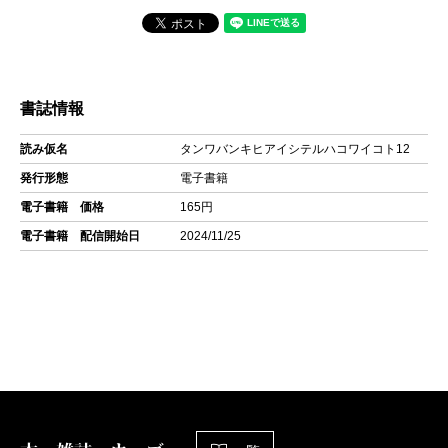
書誌情報
読み仮名
タンワバンキヒアイシテルハコワイコト12
発行形態
電子書籍
電子書籍 価格
165円
電子書籍 配信開始日
2024/11/25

- **THE PROBLEM**:
In your copy of the records above, include every line exactly but no pictures.

- **WRITTEN RESPONSE**:
書誌情報
読み仮名
タンワバンキヒアイシテルハコワイコト12
発行形態
電子書籍
電子書籍 価格
165円
電子書籍 配信開始日
2024/11/25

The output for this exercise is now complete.